Mobile 2024–2025: harder than a decade ago. ATT broke cheap perf marketing, CPI up, hyper‑casual shrank, products with retention/community survive. Niche educational games live on organic and content.

What I’m Doing

  • Shifting focus to own products and indie games (Godot, mobile).
  • Short cycles: idea → prototype → playtest → numbers decide.
  • Writing in public. Accountability via visibility is the best PM.

Game #1: Memory Palaces

A game that actually trains memory. Not just “repeat the sequence,” but gentle mnemonics via gameplay.

— First, simple sequences to catch rhythm.

— Then, hints: associations, mini‑stories, imagery.

— Next, a visual “memory palace”: place objects in locations and recall them in order.

Inspirations: Monument Valley’s visual calm, Duolingo’s micro‑lessons and gamification, Lumosity’s cognitive focus — but specifically about mnemonics.

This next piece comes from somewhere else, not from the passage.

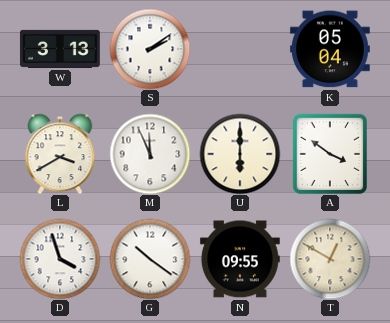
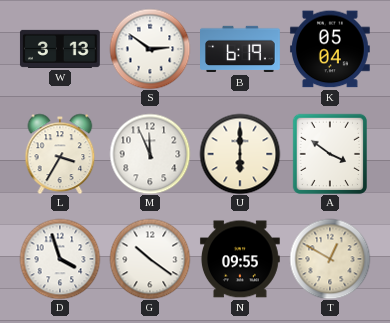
S: 2:09 -> 2:51
B: none -> 6:19
L: 3:40 -> 3:35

MVP in 2–3 weeks: ~20 levels, 2–3 task types (objects/words/numbers), one base “palace,” progress tracking. The rest after playtests.

Business Insights

  • Targets: D1 35%+, D7 15%+, average session 3–5 min. Without this, unit economics won’t fly.
  • Channels: short demo videos (Shorts/TikTok), articles on mnemonics, community partnerships.
  • Monetization: freemium + subscription for techniques/themes. No “paywall on inhale.”

90‑Day Plan

  1. MVP and first players
  • Fast prototype, test with a warm audience.
  • Track D1/D7, session time, completion quality.
  1. Content growth
  • Add palaces, themes, task variations.
  • A light meta narrative for return motivation.
  1. Traffic and monetization
  • Organic: Shorts/TikTok challenges, content on mnemonics.
  • Paid — targeted to validate channels.
  • Model: freemium + honest subscription. No surprises.
2–3 weeks
MVP
1000
first month players
D7 → 15%
retention goal

Risks and Grown‑Up Choices

  • “What if it doesn’t fly?” — Then the next prototype. I don’t marry ideas.
  • “Money?” — Runway calculated, base products bring cash. The game is an investment.
  • “Burnout?” — Short iterations, weekly demos, sleep on schedule.

Why Write This Here

To make a public promise. To have accountability. And so if you’re on the edge of “what if,” you get one more story for your “it’s possible” folder.

Want to follow? Subscribe. I’ll post demos, metrics, and scars. Want the beta — ping me, I’ll add you.

And yes: this is still about engineering. My “user” now is a person with a phone and a minute between tasks. They should feel good. And so should I.